# Ouch! Some Relief



## TimNJ (Sep 7, 2005)

2 1/2 weeks ago my back started tightening up. I figured no big deal, do what I normally do when this happens, Aleve and 1/2 to 1 Valium before bed.
Only this time it wouldn't go away. I had one particularly rough job to get done and that was the straw that broke the camels back. I couldn't get an appointment with the dr for a week and I had that 25deg lean when I walked.

Finally got to see the dr yesterday. Six shots in my lumbar, three up each side. I can stand up now, but no kind of lifting until he sees me in two weeks.

Luckily this happened right around the Christmas slow down.

I have to count my blessings. My BIL just had another set of bolts and rods added to his neck right after Thanksgiving. This is the second set, the first done 7 years ago.

He was an auto mechanic, but after this, now he is done at 59.


----------



## Robie (Feb 25, 2005)

I'd listen to the doctor but at the same time, try to stay limber with stretching, hot baths or showers...stuff like that.

Oh, and drugs......


----------



## TimNJ (Sep 7, 2005)

I do the stretching EVERY morning.

Dr gave me a print out of exercises to do. I told him that I have been doing them all along.
Then he pointed out how many times I had to do each one.

Each exercise 10 repetitions, 10 times a day

Half my day is doing these exercises.


----------



## Jeremiah2911 (Jan 2, 2014)

Tim, 

2 weeks ago at the tender age of 26, I was diagnosed with sciatica Apparently, I slipped two discs or something. All they gave me was Ibuprofen and Valium. 

Acupuncture and Tai Chi are said to be helpful. Shoot, we can take the classes together!


----------



## VinylHanger (Jul 14, 2011)

Do all that, and buy a new firm pillow. It did wonders for my back.


----------



## Framer87 (Dec 27, 2014)

Try taking up swimming and defensive exercises such as yoga, works for me


----------



## TimNJ (Sep 7, 2005)

VinylHanger said:


> Do all that, and buy a new firm pillow. It did wonders for my back.


Years ago dr told me since I am a side sleeper, sleep with a small pillow between my knees.


----------



## TimNJ (Sep 7, 2005)

Framer87 said:


> Try taking up swimming and defensive exercises such as yoga, works for me




After the episode 8 years ago wife talked me into the pool.:thumbsup:


----------



## TimNJ (Sep 7, 2005)

Jeremiah2911 said:


> Tim,
> 
> 2 weeks ago at the tender age of 26, I was diagnosed with sciatica Apparently, I slipped two discs or something. All they gave me was Ibuprofen and Valium.
> 
> Acupuncture and Tai Chi are said to be helpful. Shoot, we can take the classes together!

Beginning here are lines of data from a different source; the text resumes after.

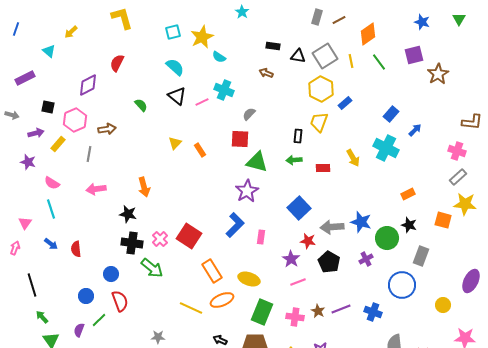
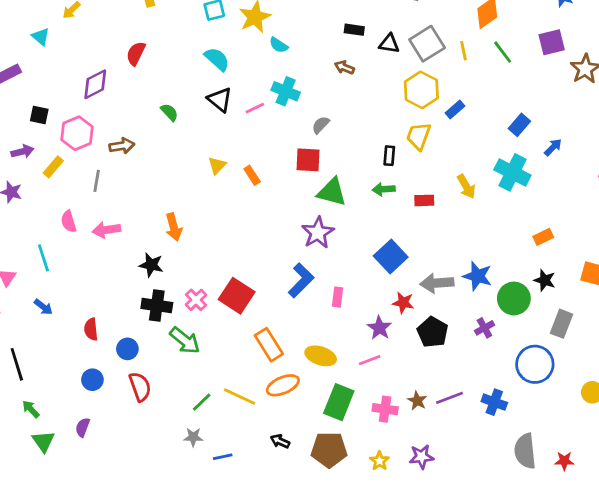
pink semicircle: (52, 183) -> (69, 221), moved, turned 42
red semicircle: (76, 249) -> (91, 329), moved
pink line: (298, 282) -> (370, 360), moved
green line: (99, 320) -> (202, 402), moved

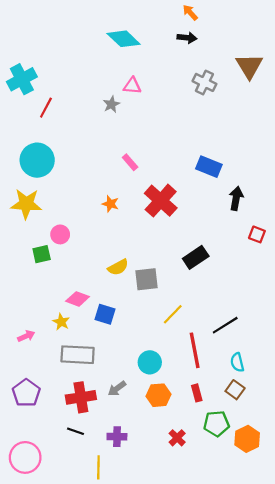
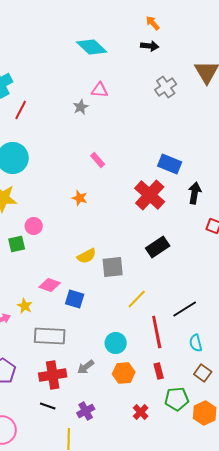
gray cross: (204, 82) -> (166, 87), turned 30
red cross: (161, 201) -> (150, 195), moved
yellow star: (61, 322) -> (25, 306), moved
brown square: (235, 390) -> (203, 373), moved
purple cross: (117, 437) -> (86, 411), turned -30

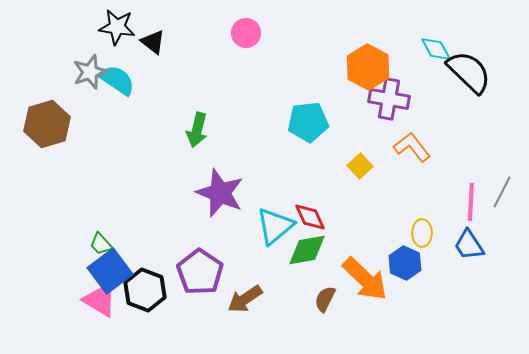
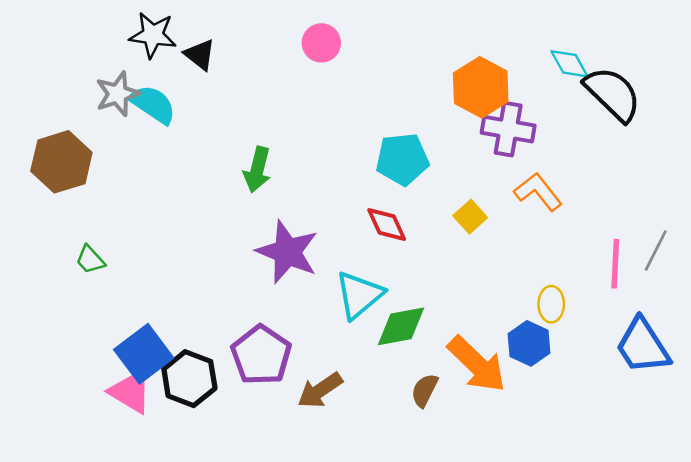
red diamond: (310, 217) -> (387, 224), moved
green trapezoid: (101, 244) -> (90, 260), moved
blue trapezoid: (469, 245) -> (643, 346), moved, size x1.4

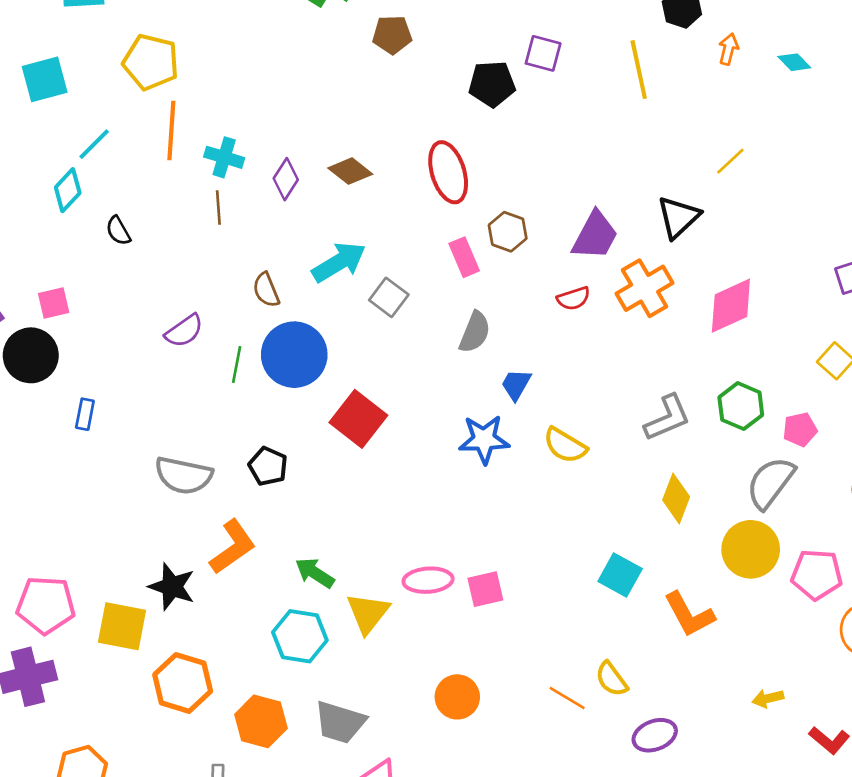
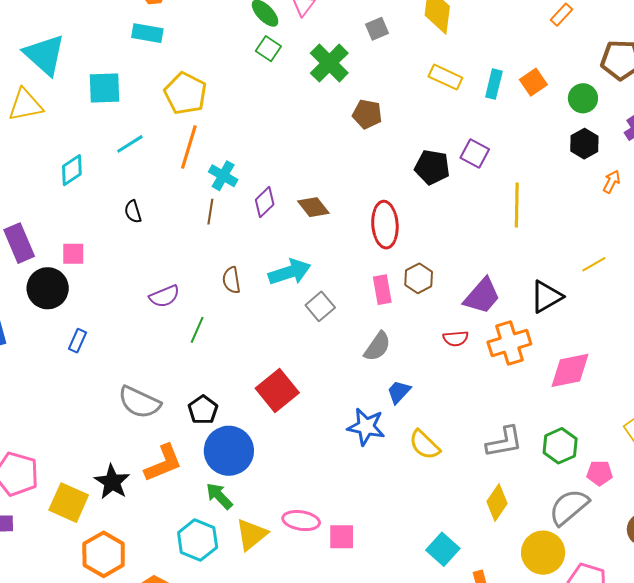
yellow line: (639, 70) -> (517, 205), moved
cyan diamond: (68, 190) -> (72, 170), moved
blue circle: (294, 355) -> (229, 451), moved

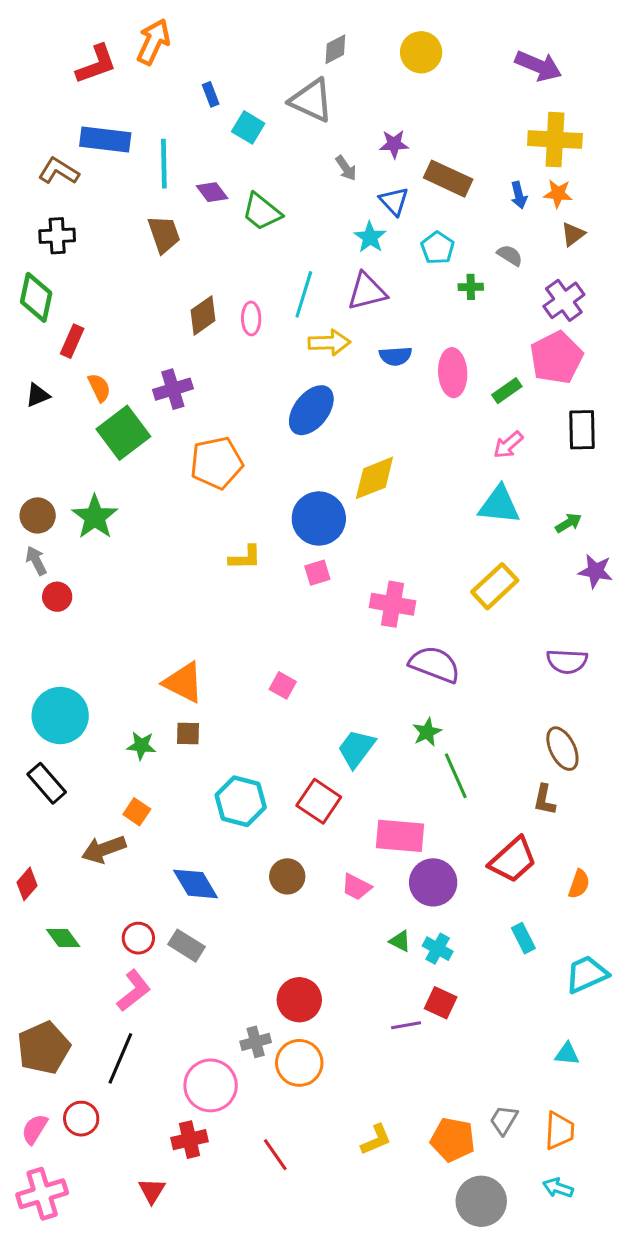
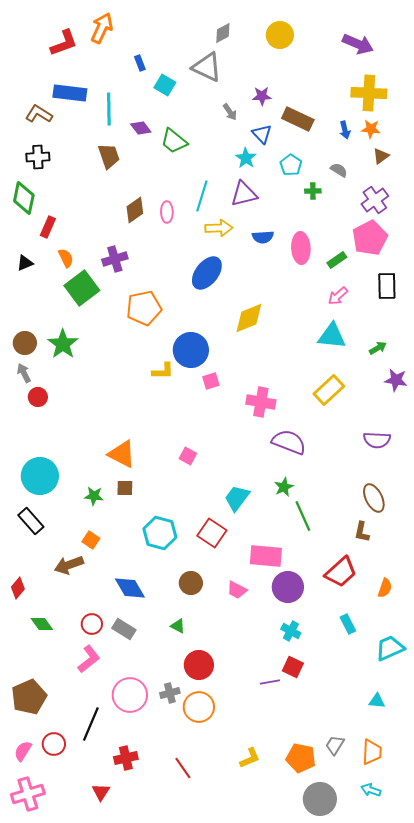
blue circle: (319, 518) -> (191, 350), moved
green triangle: (400, 941) -> (178, 626), moved
black line: (120, 1058) -> (91, 724), moved
pink circle: (211, 1085) -> (130, 695), moved

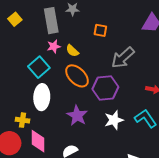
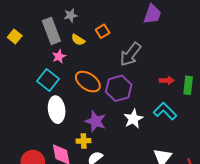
orange square: (100, 30) -> (103, 31), turned -32
yellow semicircle: (72, 51) -> (78, 40), moved
yellow cross: (22, 120) -> (84, 141), moved

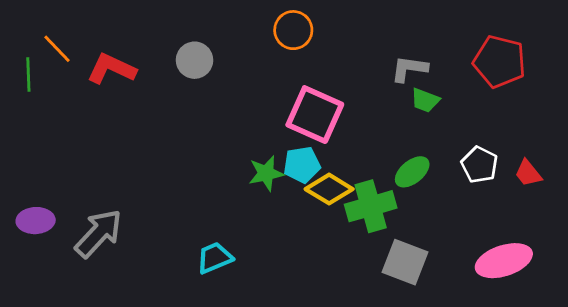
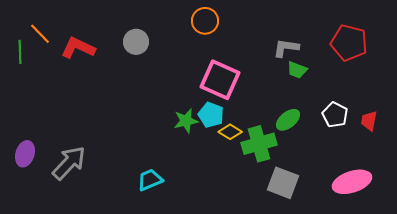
cyan pentagon: (302, 165) -> (211, 115), turned 30
red trapezoid: (528, 173) -> (369, 121), turned 50
yellow diamond: (329, 189) -> (230, 132), size x0.7
purple ellipse: (36, 221) -> (25, 154), turned -70

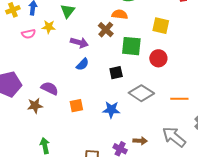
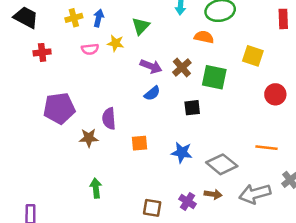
brown cross: (106, 30) -> (182, 67), moved
red circle: (158, 58) -> (275, 94), moved
purple semicircle: (50, 88) -> (109, 119), turned -126
gray diamond: (141, 93) -> (222, 164), moved
gray arrow: (174, 137) -> (255, 194), turned -60

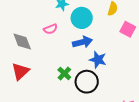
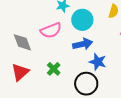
pink semicircle: (50, 29) -> (51, 30), size x1.5
green cross: (64, 74) -> (54, 69), moved

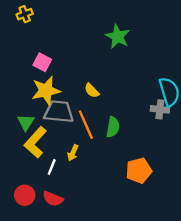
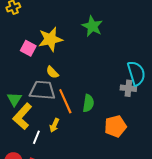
yellow star: (46, 91) -> (50, 39), moved
yellow semicircle: (92, 91) -> (52, 72), moved
orange pentagon: (139, 171) -> (115, 126), moved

I went to an acupuncturist on Princeton-Hightstown road years ago.

It sort of worked, but not anything that really made a big difference.

The dr I am going to is the one that really got me right 8 years ago.
They are a sports medicine/ortho specialty group that mixes the benefits of chiropractic and drugs.

They are right in Lawrenceville if you don't get good results with your current dr.


----------



## mski (Apr 4, 2013)

TimNJ said:


> Years ago dr told me since I am a side sleeper, sleep with a small pillow between my knees.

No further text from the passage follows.